Taiwan's government has drafted a special act to resolve several of the problems facing foreign nationals employed in the country, which range from insurance and pensions to the residence status of their children, a Cabinet official said Friday.
Because the problems involve numerous laws and regulations, the Executive Yuan -- the top administrative branch of the government -- has drawn up a special act to comprehensively "ease residence-related restrictions on foreigners," said Chen Tain-jy (???), head of the National Development Council.
The draft act will be released for public discussion by the end of the year at the earliest, and it will not be submitted to the Legislature before the Executive Yuan achieves a consensus on it in society, Chen said.
Chen mentioned the draft measure during a press conference at which the Japanese Chamber of Commerce and Industry (JCCI) presented its 2016 white paper to Taiwan's government.

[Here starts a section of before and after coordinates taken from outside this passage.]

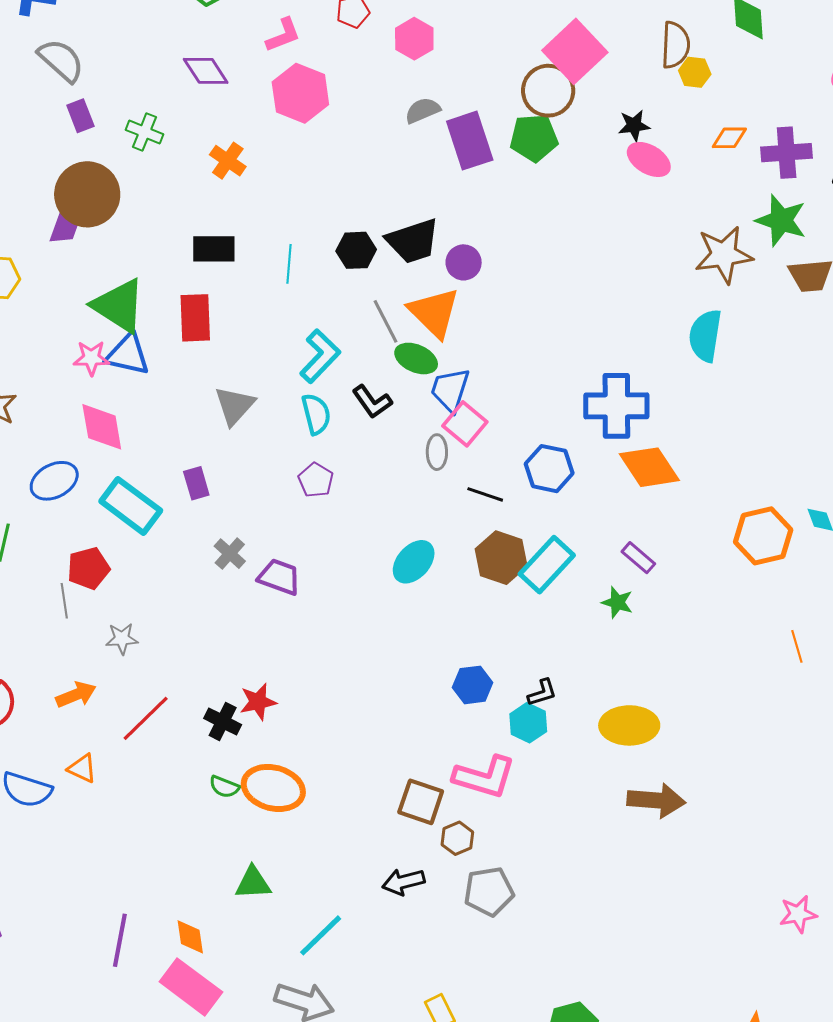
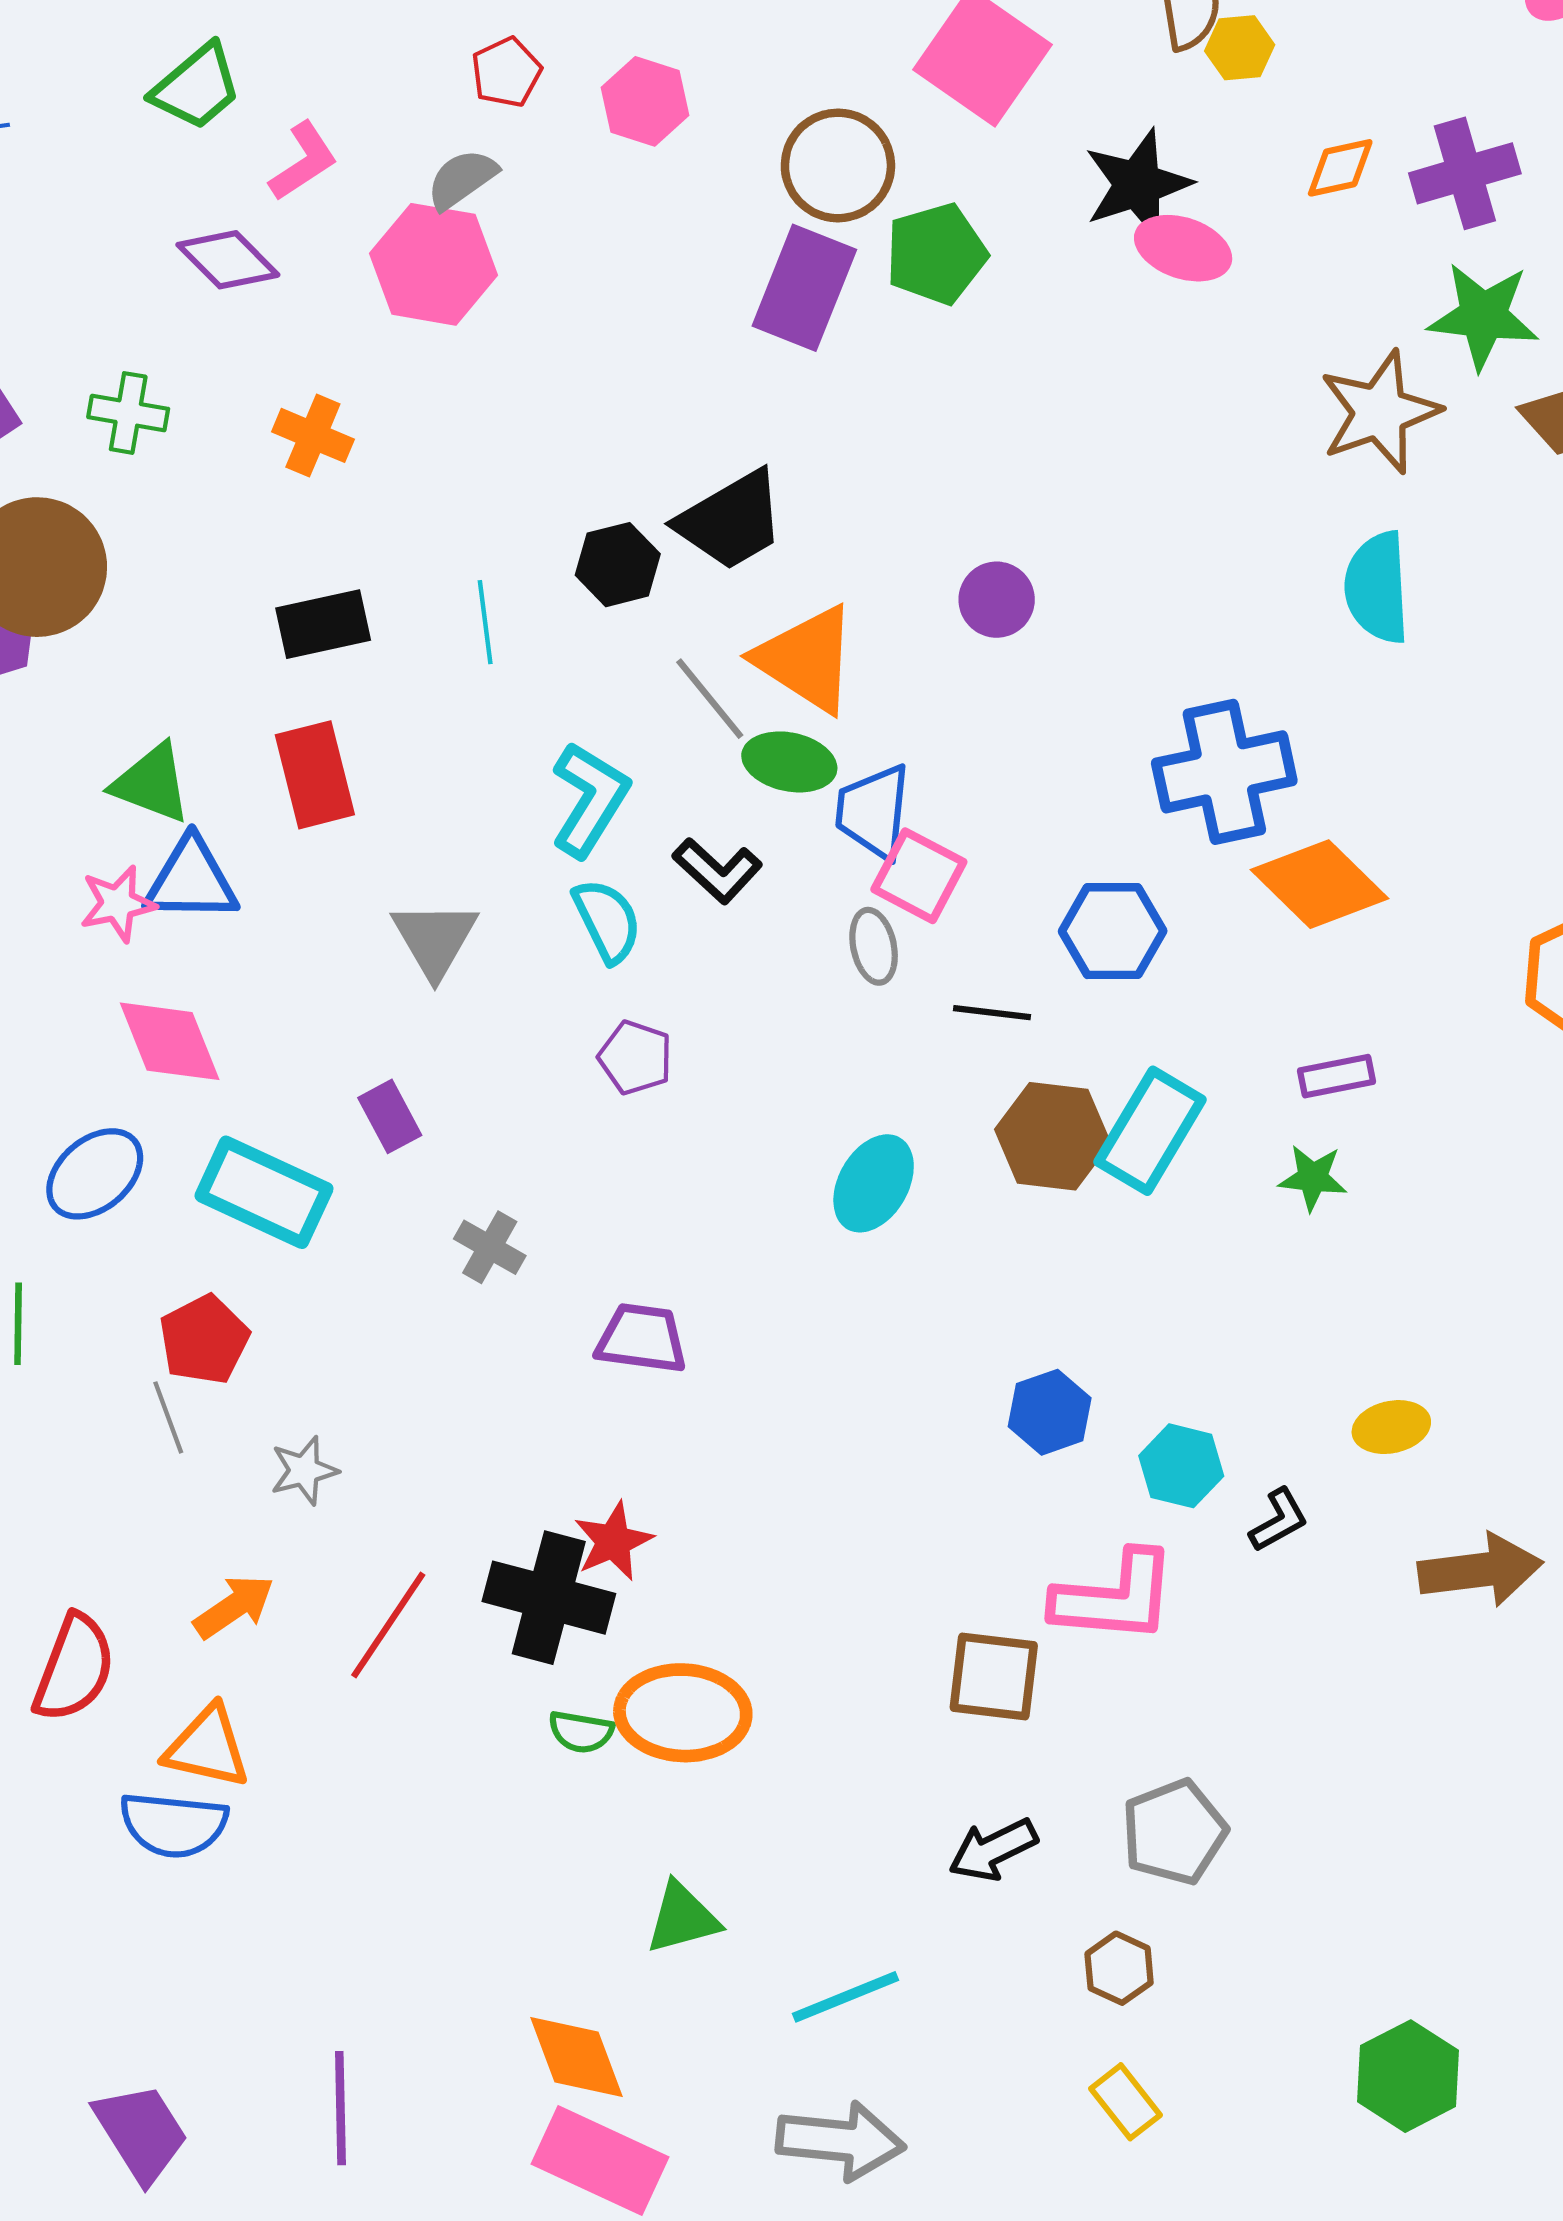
pink L-shape: (283, 35) -> (303, 161), moved
brown circle: (548, 91) -> (838, 165), moved
gray semicircle: (423, 110) -> (462, 179), moved
black star: (634, 125) -> (1138, 184), size x1.6
purple rectangle: (470, 141) -> (804, 288), turned 52
purple circle: (464, 262) -> (997, 600), moved
green triangle: (119, 306) -> (152, 783), size x0.7
purple rectangle: (638, 558) -> (1337, 1076), turned -40
purple trapezoid: (279, 577) -> (642, 1339), moved
black L-shape: (542, 693) -> (1279, 1520), moved
black cross: (223, 721) -> (549, 1598), size x1.6
yellow ellipse: (629, 725) -> (1391, 1427), size x0.6
orange triangle: (82, 768) -> (207, 1747), moved, size x1.4
brown hexagon: (457, 838) -> (1119, 1968), moved
cyan line: (321, 935) -> (846, 1997), turned 34
orange diamond: (190, 937) -> (577, 2057), size x1.4
purple line: (120, 940) -> (340, 2108), moved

One of the suggestions the JCCI made in its paper was for Taiwan to ease the restrictions on family members of foreign nationals dispatched to Taiwan for work on getting national health insurance.
Asked about residence-related challenges facing foreigners residing here, Chen admitted there are numerous problems that foreign nationals encounter when working in Taiwan.
Among them are the inability of the children of foreign employees to stay in the country and work here and the inability of foreign parents to apply for national health insurance for their newborns in the first six months after their children are born, he said.
The Executive Yuan wants to fix the problems comprehensively, but the difficulty is that the problems -- from exit-and entry management, work and insurance to pensions -- are covered in several different laws and regulations.
"It would be too complicated if we tried to revise the laws," Chen said, leading the government to come up with the idea of drawing up a special act to do the job.
"The part concerning high-ranking professional technicians will be handled first," the minister said.
The issue surfaced after Ralph Jensen, a German software engineer who has worked in Kaohsiung since 1998, sent a local newspaper a letter complaining that his family members have been unable to obtain permanent residence even though he was given permanent residence in 2006.
Even his two sons who were born in Taiwan have only obtained permanent residence on the grounds of visiting family, and they cannot work in Taiwan unless they meet eligibility requirements for foreign nationals to work in the country, Jensen said.
Because of the restrictions, his family of six has to live separately in different countries, he lamented.